Me, I mumble, hem and haw, get tempted down unscripted rabbit holes on stage, lose track of time, go too fast or too slow, pause too much or too little, forget to repeat for emphasis, and generally put on a pretty amateurish show each time.
But here’s the funny thing: increasingly I find that it is people like me who seem to be on the agenda at these things. It is sort of like the rise of reality TV over scripted, or the rise of blogging over traditional publishing. I seem to be part of a broad amateurization of the speaker circuit.
I fully expect some sort of iStockSpeaker site to pop up soon, full of people like me in the directory.
The Speaker Circuit
Chances are, you don’t actually know what the “speaker circuit” is. Here’s a secret: neither does anyone else. Some parts of it are very legible. Bestselling authors with agency representation belong in this legible part, as do ex-Presidents, Fortune 500 CEOs and the like. This is the marquee talent on the road.
Other well-understood parts are the “roadshows” (speakers who take the same act everywhere, to events organized by others, as well as their own for-profit workshops and seminars), dog-and-pony shows for specific messages managed by PR agencies, corporate retreats and university commencement speeches.

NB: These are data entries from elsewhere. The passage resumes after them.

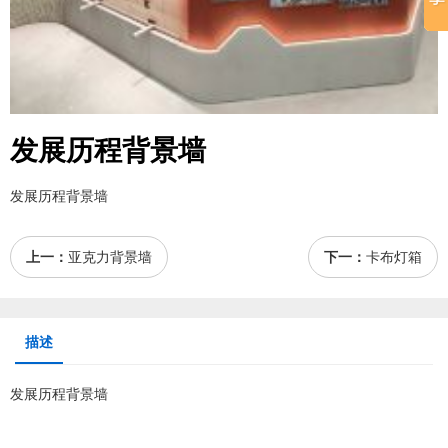
发展历程背景墙
发展历程背景墙
上一：
亚克力背景墙
下一：
卡布灯箱
描述
发展历程背景墙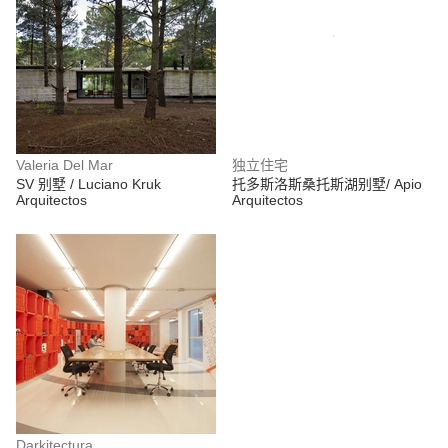
Valeria Del Mar
独立住宅
SV 别墅 / Luciano Kruk
托多斯洛斯桑托斯湖别墅/ Apio
Arquitectos
Arquitectos
Darkitectura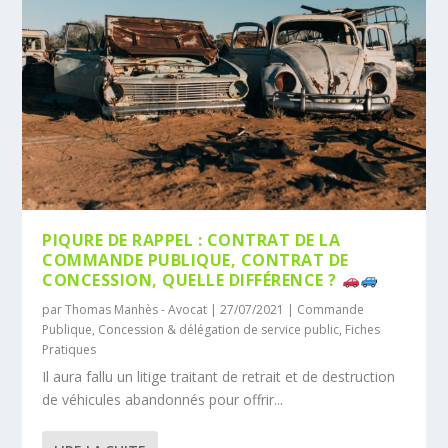
PIQURE DE RAPPEL : CONTRAT DE LA
COMMANDE PUBLIQUE, CONTRAT DE
CONCESSION, QUELLE DIFFÉRENCE ?
par
Thomas Manhès - Avocat
|
27/07/2021
|
Commande
Publique
,
Concession & délégation de service public
,
Fiches
Pratiques
Il aura fallu un litige traitant de retrait et de destruction
de véhicules abandonnés pour offrir...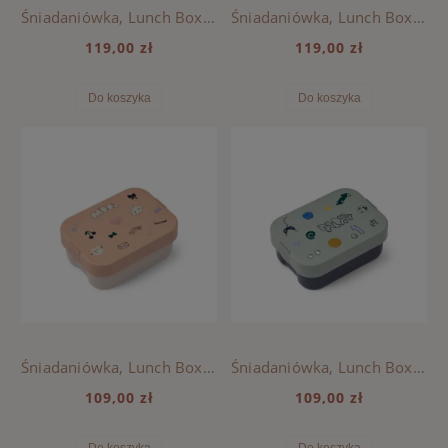
Śniadaniówka, Lunch Box Arthur Tritan Liewood - CHERRY HEART LIEWOOD / ROSEY
Śniadaniówka, Lunch Box Arthur Tritan Liewood - RACE CARS / BEACH BLUE
119,00 zł
119,00 zł
Do koszyka
Do koszyka
Śniadaniówka, Lunch Box Kamil Liewood - MOOD / PALE TUSCANY
Śniadaniówka, Lunch Box Kamil Liewood - PLAY / DUSTY PEPPERMINT
109,00 zł
109,00 zł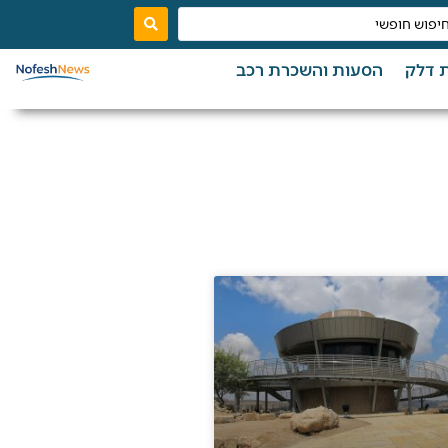
 דלק
הסעות והשכרת רכב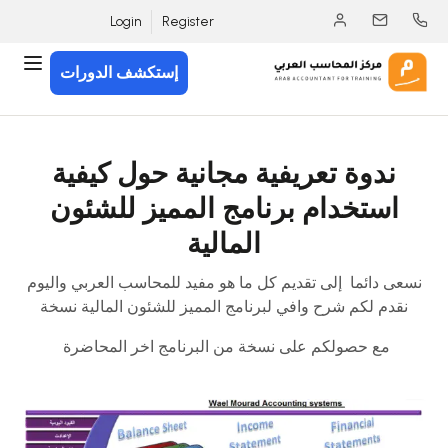
Login
Register
إستكشف الدورات
ندوة تعريفية مجانية حول كيفية
استخدام برنامج المميز للشئون
المالية
نسعى دائما إلى تقديم كل ما هو مفيد للمحاسب العربي واليوم
نقدم لكم شرح وافي لبرنامج المميز للشئون المالية نسخة
مجانية 100%
مع حصولكم على نسخة من البرنامج اخر المحاضرة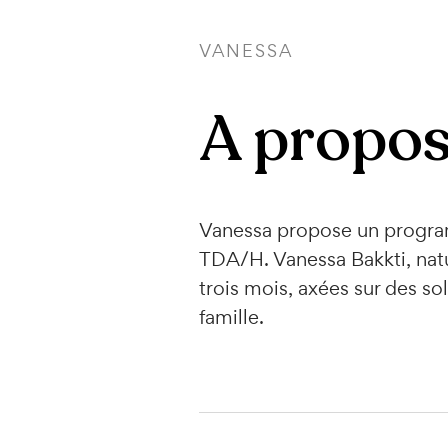
VANESSA
A propos
Vanessa propose un progra
TDA/H. Vanessa Bakkti, natu
trois mois, axées sur des sol
famille.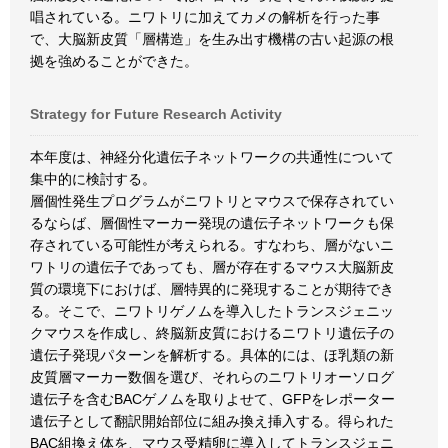
唱されている。ニワトリに加えてカメの解析を行った事
で、大脳新皮質「層構造」を生み出す機構の古い起源の根
拠を強めることができた。
Strategy for Future Research Activity
本年度は、神経分化遺伝子ネットワークの共通性について
集中的に検討する。
層個性発生プログラムがニワトリとマウスで保存されてい
るならば、層個性マーカー発現の遺伝子ネットワークも保
存されている可能性が考えられる。すなわち、層がないニ
ワトリの遺伝子であっても、層が存在するマウス大脳新皮
質の環境下におけば、層特異的に発現することが期待でき
る。そこで、ニワトリゲノムを導入したトランスジェニッ
クマウスを作成し、終脳新皮質におけるニワトリ遺伝子の
遺伝子発現パターンを解析する。具体的には、ほ乳類の新
皮質層マーカー数個を選び、それらのニワトリオーソログ
遺伝子を含むBACゲノムを取りよせて、GFPをレポーター
遺伝子として翻訳開始部位に組み換え挿入する。得られた
BAC組換え体を、マウス受精卵に導入してトランスジェニ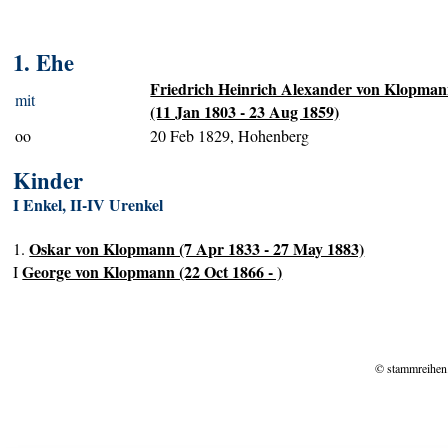
1. Ehe
Friedrich Heinrich Alexander von Klopma
mit
(11 Jan 1803 - 23 Aug 1859)
oo
20 Feb 1829, Hohenberg
Kinder
I Enkel, II-IV Urenkel
Oskar von Klopmann (7 Apr 1833 - 27 May 1883)
1.
George von Klopmann (22 Oct 1866 - )
I
© stammreihen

Off stage, the people who belong in the legible part of the circuit are pretty impressive. They network smoothly and energetically, non-clumsily pitch their books, companies or consulting services, deal graciously with swarms of fans, and overall, maximize the hell out of their time at any event. When you meet them, they immediately make you feel comfortable. When you run into them between events, you realize that their lives are beautifully organized around speaking gigs. They move smoothly from one event to the next with no disruption to the rest of their lives.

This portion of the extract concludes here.